In many cases, that has meant ditching menu items that Mr. Irvine created, often for surprising reasons. “We had to bring back our beef cannelloni, even though that dish is frozen,” said John Meglio of Meglio’s Italian Grill and Bar in Bridgeton, Mo. “Chef Irvine kept telling us that we needed to make more fresh food, and that makes perfect sense. But what he didn’t know is that people here have been eating frozen pasta from this one supplier in St. Louis for the last 50 years.”
On its surface, “Restaurant: Impossible” is about the quintessentially American love of second chances and magic-wand makeovers. But the more you talk to owners who have been revamped, Chef Irvine-style, the more a deeper theme emerges: the myth of the management consultant.

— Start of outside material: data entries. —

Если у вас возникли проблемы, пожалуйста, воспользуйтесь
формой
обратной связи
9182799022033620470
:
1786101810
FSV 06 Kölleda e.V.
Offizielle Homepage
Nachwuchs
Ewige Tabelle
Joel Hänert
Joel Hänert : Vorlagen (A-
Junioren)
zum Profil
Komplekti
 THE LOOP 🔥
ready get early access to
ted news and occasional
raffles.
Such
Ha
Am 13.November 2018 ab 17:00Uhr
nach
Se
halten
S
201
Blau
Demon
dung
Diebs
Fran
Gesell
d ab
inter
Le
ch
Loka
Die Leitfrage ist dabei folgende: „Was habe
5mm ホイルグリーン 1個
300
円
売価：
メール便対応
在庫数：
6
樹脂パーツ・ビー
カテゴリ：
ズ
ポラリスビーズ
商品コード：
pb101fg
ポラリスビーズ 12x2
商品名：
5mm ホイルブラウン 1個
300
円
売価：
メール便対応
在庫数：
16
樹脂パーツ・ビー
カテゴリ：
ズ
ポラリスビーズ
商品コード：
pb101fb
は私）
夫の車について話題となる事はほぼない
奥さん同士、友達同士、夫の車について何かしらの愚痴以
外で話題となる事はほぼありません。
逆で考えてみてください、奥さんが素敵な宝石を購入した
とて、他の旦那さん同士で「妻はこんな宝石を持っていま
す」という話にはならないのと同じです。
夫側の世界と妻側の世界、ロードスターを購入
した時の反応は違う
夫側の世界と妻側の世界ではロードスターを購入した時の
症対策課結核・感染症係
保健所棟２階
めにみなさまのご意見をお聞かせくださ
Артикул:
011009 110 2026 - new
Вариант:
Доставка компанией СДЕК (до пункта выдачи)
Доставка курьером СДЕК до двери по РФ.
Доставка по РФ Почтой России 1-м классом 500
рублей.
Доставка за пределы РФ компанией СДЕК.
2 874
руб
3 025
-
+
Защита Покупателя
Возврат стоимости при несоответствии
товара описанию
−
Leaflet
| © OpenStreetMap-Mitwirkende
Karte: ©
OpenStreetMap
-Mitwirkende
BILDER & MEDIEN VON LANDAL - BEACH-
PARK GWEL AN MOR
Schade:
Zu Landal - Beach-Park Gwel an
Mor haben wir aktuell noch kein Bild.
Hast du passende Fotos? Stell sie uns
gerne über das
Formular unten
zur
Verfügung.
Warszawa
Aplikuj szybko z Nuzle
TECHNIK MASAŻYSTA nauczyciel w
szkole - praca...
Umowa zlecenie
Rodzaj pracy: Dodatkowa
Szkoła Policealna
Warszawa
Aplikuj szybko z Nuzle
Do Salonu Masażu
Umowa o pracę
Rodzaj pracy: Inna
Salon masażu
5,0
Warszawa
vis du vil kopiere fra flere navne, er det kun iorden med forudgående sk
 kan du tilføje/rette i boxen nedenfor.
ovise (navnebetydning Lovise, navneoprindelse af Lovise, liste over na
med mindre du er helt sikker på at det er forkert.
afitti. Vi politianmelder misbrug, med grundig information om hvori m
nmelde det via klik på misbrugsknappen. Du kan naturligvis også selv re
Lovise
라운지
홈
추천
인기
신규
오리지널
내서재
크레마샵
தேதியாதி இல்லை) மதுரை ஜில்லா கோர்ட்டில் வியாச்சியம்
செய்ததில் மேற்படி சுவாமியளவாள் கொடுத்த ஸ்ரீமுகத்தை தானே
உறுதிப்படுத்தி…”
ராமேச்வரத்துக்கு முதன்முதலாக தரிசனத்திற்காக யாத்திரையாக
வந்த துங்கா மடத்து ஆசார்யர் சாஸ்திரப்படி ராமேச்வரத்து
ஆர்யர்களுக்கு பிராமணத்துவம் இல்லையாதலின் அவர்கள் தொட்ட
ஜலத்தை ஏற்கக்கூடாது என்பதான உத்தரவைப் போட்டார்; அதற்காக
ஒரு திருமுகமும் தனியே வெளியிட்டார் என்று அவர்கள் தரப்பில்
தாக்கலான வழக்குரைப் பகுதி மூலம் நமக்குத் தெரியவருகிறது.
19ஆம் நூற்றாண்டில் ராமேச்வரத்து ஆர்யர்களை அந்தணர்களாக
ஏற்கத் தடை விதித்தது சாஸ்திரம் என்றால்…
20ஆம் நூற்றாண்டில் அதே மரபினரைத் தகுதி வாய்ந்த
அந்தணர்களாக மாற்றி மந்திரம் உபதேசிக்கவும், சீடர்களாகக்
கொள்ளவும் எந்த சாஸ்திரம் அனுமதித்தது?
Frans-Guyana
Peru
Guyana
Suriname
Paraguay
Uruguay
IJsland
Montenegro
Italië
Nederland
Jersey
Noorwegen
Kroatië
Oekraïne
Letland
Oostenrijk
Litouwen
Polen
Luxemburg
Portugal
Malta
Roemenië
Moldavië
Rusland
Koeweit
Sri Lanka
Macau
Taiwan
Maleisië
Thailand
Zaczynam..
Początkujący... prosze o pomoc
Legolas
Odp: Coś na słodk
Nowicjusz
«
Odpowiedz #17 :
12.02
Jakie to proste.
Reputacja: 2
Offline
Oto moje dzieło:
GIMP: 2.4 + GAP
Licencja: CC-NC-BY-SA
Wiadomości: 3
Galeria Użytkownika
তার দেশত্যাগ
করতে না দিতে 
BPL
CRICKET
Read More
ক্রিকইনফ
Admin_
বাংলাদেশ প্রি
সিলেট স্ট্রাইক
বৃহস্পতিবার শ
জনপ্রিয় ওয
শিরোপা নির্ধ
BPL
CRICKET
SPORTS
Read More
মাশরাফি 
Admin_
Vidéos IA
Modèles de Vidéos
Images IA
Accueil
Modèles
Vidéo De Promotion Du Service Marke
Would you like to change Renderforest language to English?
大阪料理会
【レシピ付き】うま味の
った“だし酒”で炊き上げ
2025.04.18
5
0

Like all consultants, Mr. Irvine parachutes in and reconfigures a business, bringing to bear his skills and decades of experience. It would be hard to argue that the changes he imposes are, on paper, anything but a major improvement. On paper. In practice, there is the strange, hard-to-quantify variable known as people. And a lot of them have their own definition of “major improvement,” which, in some instances, would confound anyone who has ever attended culinary school or frequents upscale restaurants.
“The food was good; it just didn’t fly,” said Mr. Meglio, who is still not sure if his restaurant will survive, more than a year after the episode was broadcast. “It’s a Midwestern thing. You make too many changes too fast and all it’ll do is upset people. And the changes upset people to the tune of not coming back.”
Under a contract signed by every featured restaurant, Mr. Irvine and his interior decorator can introduce any changes they want. The owners, who apply and interview to appear on the show, can only watch, learn and hope customers love the results.
They always do, at least on opening night. A mini-burst of publicity and lines out the door ensue when word spreads that “Restaurant: Impossible” has come to town and is on the verge of a big reveal. The real drama starts soon after. Will the newcomers become regulars? Will the regulars stick around?
“We kept the new menu and the new identity for about 60 days,” said Philip Villari, of Villari’s in Palmyra, N.J., the restaurant featured in the pilot episode in 2011. “But we found out that we couldn’t survive on the traffic brought in by the Food Network.” Mr. Irvine had steered the restaurant to fancier fare with higher prices, like a fillet with risotto and a demi-glace. But customers kept saying they just wanted the filet and “none of the other stuff.”
“We’re more of a neighborhood establishment,” Mr. Villari said. “Our customers want fries and a burger on a Friday night.”
A Food Network spokesman declined to comment for this article, except to say that the show planned to revisit its handiwork sometime in the future.